Khan goes into great detail about the session and the music, keeping the musicological lingo to a minimum. After that, and after dealing with the impact of the album on various jazz and rock musicians, he picks up the bio, covering Trane's last few years of maximum experimentation until his death from liver cancer at age 40 in 1967. It's a familiar story by now and, as always, very sad.

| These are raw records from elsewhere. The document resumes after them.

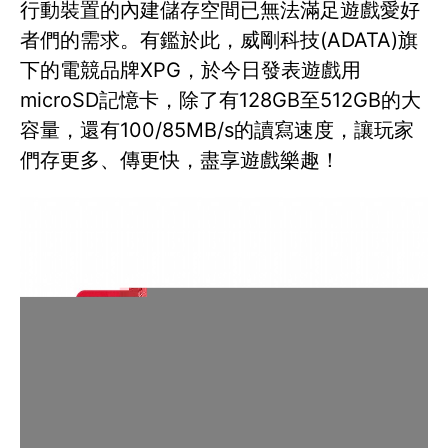
行動裝置的內建儲存空間已無法滿足遊戲愛好
者們的需求。有鑑於此，威剛科技(ADATA)旗
下的電競品牌XPG，於今日發表遊戲用
microSD記憶卡，除了有128GB至512GB的大
容量，還有100/85MB/s的讀寫速度，讓玩家
們存更多、傳更快，盡享遊戲樂趣！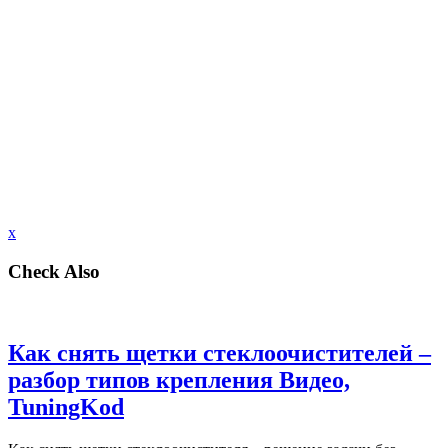
x
Check Also
Как снять щетки стеклоочистителей –
разбор типов крепления Видео,
TuningKod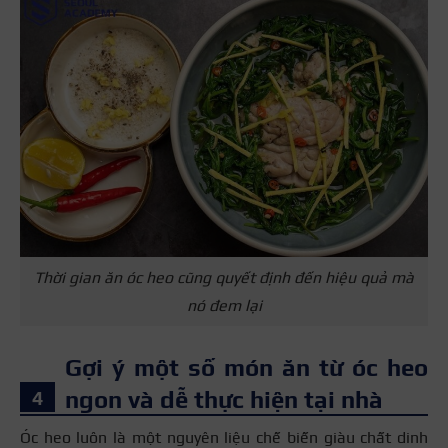
Thời gian ăn óc heo cũng quyết định đến hiệu quả mà
nó đem lại
Gợi ý một số món ăn từ óc heo
ngon và dễ thực hiện tại nhà
Óc heo luôn là một nguyên liệu chế biến giàu chất dinh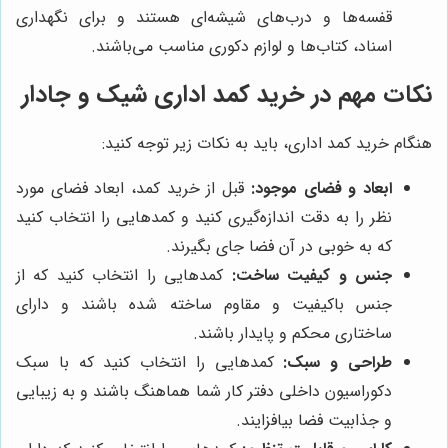
قفسه‌ها و درب‌های شیشه‌ای هستند و برای نگهداری
اسناد، کتاب‌ها و لوازم دکوری مناسب می‌باشند.
نکات مهم در خرید کمد اداری شیک و جادار
هنگام خرید کمد اداری، باید به نکات زیر توجه کنید:
ابعاد و فضای موجود:
قبل از خرید کمد، ابعاد فضای مورد
نظر را به دقت اندازه‌گیری کنید و کمدهایی را انتخاب کنید
که به خوبی در آن فضا جای بگیرند.
جنس و کیفیت ساخت:
کمدهایی را انتخاب کنید که از
جنس باکیفیت و مقاوم ساخته شده باشند و دارای
ساختاری محکم و پایدار باشند.
طراحی و سبک:
کمدهایی را انتخاب کنید که با سبک
دکوراسیون داخلی دفتر کار شما هماهنگ باشند و به زیبایی
و جذابیت فضا بیافزایند.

Not incidentally, Impulse! Records has issued a two-CD "deluxe" version of A Love Supreme, which is worth having for the first disc alone, a remastering of the original session by the estimable Rudy Van Gelder that makes it the cleanest, most spacious and just flat-out gorgeous version now extant. The second disc is a hodgepodge of related material, starting with a live recording of the only concert performance the quartet gave of the entire piece. Previously available only on a murky bootleg, the sound is now improved considerably, and this roiling and rangy rendition — the two middle movements are slightly longer here than in the complete studio suite — is a showcase for Trane in his ecstatic, driven mode; less concise than on the original, but more visceral, if you can empathize.

Two alternate takes of the suite’s second movement ("Resolution"), one complete and one partial, are followed by what survives of the legendary, never-released sextet recording of Supreme, which turns out to be two takes of the first movement (‘Acknowledgement" (sic)). With bassist Art Davis and tenor saxophonist Archie Shepp added to the mix, it offers a glimpse of what might have been, a more wild and wooly offering — though the sound is a little dim and sometimes unstable, and Shepp sounds uncharacteristically tentative. Still, it's nice to have this little piece of history, finally, even if it just emphasizes that there was no improving on the perfect original.